Comparison of percentages in the analysis of four-field contingency tables was performed using Pearson’s chi-square test (for values of the expected phenomenon >10) and Fisher’s exact test (for values of the expected phenomenon <10).
A prognostic model of the probability of a certain outcome was constructed using the logistic regression method. Nigelkirk’s R2 coefficient served as a measure of certainty, indicating that part of the variance can be explained using logistic regression. To assess the diagnostic significance of quantitative characteristics in predicting a certain outcome, the ROC curve analysis method was used. The separating value of a quantitative characteristic at the cut-off point was determined by the highest value of the Youden index.
Differences in indicators were considered statistically significant at p <0.05.
RESULTS
The examined pregnant women of the main group, depending on the period of FGR manifestation, were divided into two subgroups in accordance with the Delphi consensus criteria [6], where subgroup 1 (1A) included 45 patients with early FGR manifestation, and subgroup 2 (1B) included 45 patients with late FGR manifestation. The age of pregnant women in subgroup 1A was 34 (29; 37) years and in subgroup 1B was 33 (25; 35) years. The age of pregnant women in group 2 (control group) ranged from 22 to 28 years and averaged 23 years. When assessing age, statistically significant differences were revealed depending on the groups (p <0.001).

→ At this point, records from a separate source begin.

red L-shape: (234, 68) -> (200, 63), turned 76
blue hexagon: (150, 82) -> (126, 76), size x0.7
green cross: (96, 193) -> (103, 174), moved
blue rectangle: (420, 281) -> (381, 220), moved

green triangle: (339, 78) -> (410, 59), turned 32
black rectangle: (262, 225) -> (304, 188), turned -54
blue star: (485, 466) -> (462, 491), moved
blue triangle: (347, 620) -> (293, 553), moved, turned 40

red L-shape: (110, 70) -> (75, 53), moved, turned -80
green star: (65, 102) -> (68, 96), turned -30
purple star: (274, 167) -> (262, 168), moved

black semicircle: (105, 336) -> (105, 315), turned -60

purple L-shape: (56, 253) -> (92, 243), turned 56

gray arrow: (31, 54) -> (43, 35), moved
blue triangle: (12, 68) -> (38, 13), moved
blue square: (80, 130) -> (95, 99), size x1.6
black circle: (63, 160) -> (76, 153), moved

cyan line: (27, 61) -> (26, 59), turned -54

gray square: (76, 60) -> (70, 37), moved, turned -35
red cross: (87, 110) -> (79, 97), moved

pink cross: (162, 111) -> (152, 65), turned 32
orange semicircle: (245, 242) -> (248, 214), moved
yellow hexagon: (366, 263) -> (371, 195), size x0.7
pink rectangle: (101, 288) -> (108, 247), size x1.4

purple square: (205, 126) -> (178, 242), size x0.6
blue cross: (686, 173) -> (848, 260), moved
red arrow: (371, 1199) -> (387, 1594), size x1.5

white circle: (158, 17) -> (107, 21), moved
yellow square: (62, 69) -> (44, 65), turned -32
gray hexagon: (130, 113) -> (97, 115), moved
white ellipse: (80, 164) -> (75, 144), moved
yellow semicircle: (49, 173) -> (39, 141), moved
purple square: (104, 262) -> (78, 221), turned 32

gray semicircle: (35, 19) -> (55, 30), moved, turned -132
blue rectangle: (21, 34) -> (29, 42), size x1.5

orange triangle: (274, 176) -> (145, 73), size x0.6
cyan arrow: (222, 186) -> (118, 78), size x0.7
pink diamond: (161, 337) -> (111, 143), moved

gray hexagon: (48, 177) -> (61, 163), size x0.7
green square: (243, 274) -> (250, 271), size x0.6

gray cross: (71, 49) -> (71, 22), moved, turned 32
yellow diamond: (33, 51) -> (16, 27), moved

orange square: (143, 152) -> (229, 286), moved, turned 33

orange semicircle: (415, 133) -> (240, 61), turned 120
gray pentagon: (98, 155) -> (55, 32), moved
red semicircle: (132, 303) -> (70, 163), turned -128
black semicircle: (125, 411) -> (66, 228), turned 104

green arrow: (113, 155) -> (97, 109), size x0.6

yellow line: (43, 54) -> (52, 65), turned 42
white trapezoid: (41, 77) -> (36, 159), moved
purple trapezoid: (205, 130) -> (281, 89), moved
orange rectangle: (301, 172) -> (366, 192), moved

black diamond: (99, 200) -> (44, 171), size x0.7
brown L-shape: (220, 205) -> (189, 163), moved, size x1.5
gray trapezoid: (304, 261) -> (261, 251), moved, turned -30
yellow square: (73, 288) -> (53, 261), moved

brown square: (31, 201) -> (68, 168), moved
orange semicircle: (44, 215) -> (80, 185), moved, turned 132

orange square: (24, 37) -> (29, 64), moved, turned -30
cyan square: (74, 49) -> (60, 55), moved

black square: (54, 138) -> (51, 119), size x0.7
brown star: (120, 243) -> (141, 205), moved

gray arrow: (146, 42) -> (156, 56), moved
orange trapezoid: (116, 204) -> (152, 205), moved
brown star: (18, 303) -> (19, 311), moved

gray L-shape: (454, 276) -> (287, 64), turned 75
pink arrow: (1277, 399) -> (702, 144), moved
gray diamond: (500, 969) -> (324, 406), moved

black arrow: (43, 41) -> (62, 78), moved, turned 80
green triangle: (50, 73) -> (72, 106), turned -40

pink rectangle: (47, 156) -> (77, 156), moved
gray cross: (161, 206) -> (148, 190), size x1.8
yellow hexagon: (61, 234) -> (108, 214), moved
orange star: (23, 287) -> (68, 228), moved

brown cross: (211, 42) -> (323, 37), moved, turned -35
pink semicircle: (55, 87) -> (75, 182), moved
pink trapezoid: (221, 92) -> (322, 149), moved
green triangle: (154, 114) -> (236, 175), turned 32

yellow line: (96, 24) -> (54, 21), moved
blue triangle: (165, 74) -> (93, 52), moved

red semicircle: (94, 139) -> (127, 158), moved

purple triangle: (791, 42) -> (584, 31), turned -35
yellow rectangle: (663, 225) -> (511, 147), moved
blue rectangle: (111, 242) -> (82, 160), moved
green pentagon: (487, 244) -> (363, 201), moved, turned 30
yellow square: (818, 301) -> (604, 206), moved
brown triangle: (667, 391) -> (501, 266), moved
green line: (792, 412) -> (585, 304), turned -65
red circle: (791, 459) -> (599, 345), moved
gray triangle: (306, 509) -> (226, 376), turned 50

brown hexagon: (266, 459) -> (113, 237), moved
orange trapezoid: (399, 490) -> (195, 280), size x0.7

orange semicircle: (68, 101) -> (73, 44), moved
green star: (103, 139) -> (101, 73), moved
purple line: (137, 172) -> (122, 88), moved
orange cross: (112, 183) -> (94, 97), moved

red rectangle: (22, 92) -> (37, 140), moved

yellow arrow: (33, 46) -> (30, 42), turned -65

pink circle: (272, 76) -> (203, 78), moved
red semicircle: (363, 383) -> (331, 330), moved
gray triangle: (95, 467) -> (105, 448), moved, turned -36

Furthermore, 26 (59.1%) primigravidas among 45 patients (subgroup 1A) had early manifestation of FGR; 22 (48.9%) primigravidas among 45 patients of subgroup 1B had late manifestation of FGR; and 8 (29.6%) primigravidas among 27patients of group 2 (control) had normal pregnancy. No statistical differences by parity was noted (p=0.054).
Current pregnancy occurred spontaneously in all patients with early manifestation of FGR and in 42/45 (93.3%) patients with late manifestation of FGR, and in 3/45 (6.7%) patients of this subgroup, pregnancy occurred because of in vitro fertilization (IVF). In all patients with normal gestation, pregnancy occurred spontaneously.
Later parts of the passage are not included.